The tradeoff in cluster utilization
The primary cost of gang scheduling is reduced cluster utilization during contention. When a large job waits for 8 GPUs, smaller jobs that could fit on 2 GPUs cannot run. This is known as the fragmentation problem. The cluster sits with idle capacity because the scheduler refuses to break the gang.
This behavior is intentional. It prevents the “head-of-line” blocking where a large job starts partially and blocks the queue. However, it requires operators to manage the queue carefully. If the cluster has 8 GPUs and a 10-GPU job is submitted, Volcano will hold the entire job. If a 2-GPU job is submitted simultaneously, it may also be held if the scheduler is configured to prioritize the gang.
Volcano provides a queue system to manage this. Multiple queues can be defined with different priorities. A default queue might allow smaller jobs to run while waiting for the gang. The minMember field is the lever that controls this. Setting minMember to a lower value allows partial starts but reintroduces the deadlock risk. Setting it to the full replica count enforces the all-or-nothing guarantee.

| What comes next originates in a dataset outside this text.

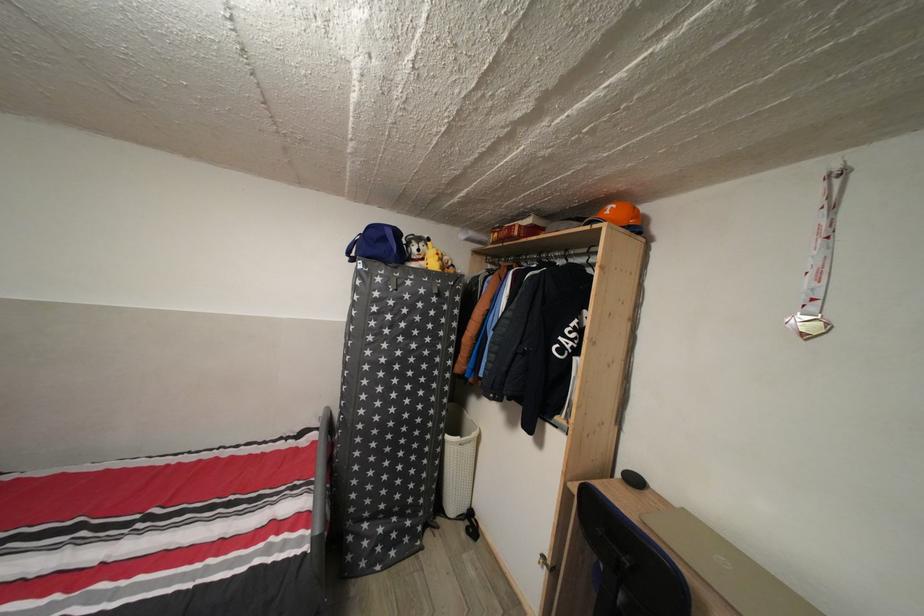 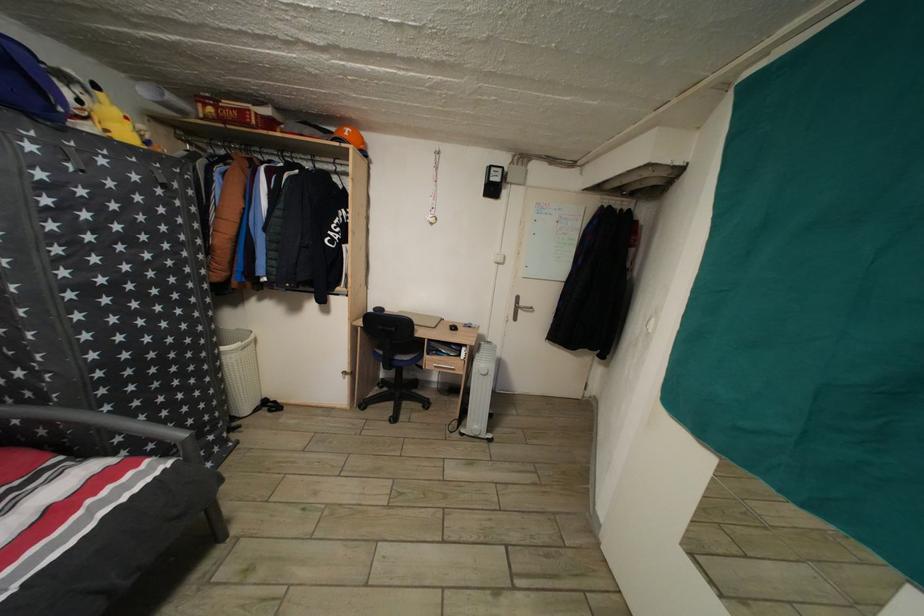 Find the pixel in the second image that matches (x=444, y=261) in the first image.

(134, 124) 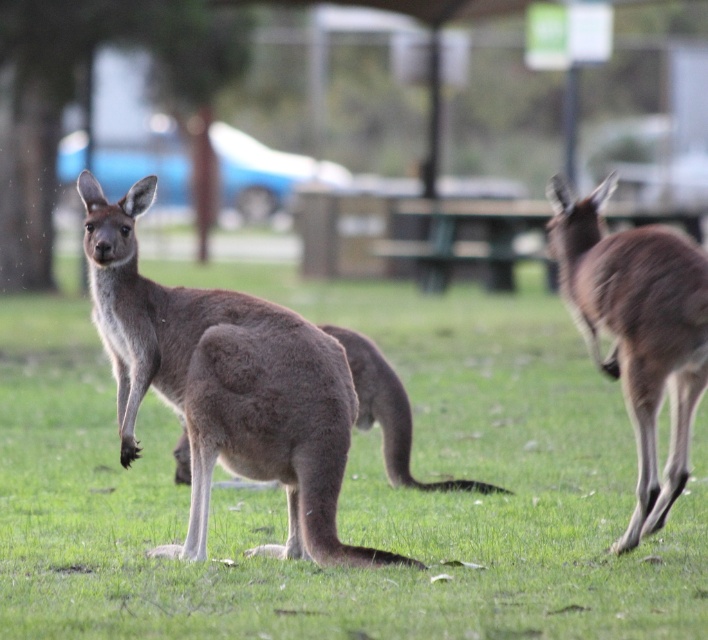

Operators must also consider the minResources field. If the aggregated resources exceed the cluster capacity, the job will never schedule. This is different from the native scheduler, which would schedule what it can. The operator must ensure the cluster has enough capacity for the largest expected job or tune the minMember to allow smaller batches.
Decision frame
The next time a distributed training job hangs with some pods Running and others Pending, the question is not whether the scheduler is broken. It is whether the cluster capacity matches the job’s minMember requirement. The tradeoff is between immediate resource utilization and guaranteed job completion. If the workload is latency-sensitive and can tolerate partial execution, the native scheduler is sufficient. If the workload requires all-or-nothing consistency, Volcano’s PodGroup is the mechanism. The decision rests on whether the cost of idle GPUs is higher than the cost of a deadlocked job. The choice is not about scheduling speed; it is about whether the platform prioritizes filling nodes or finishing jobs.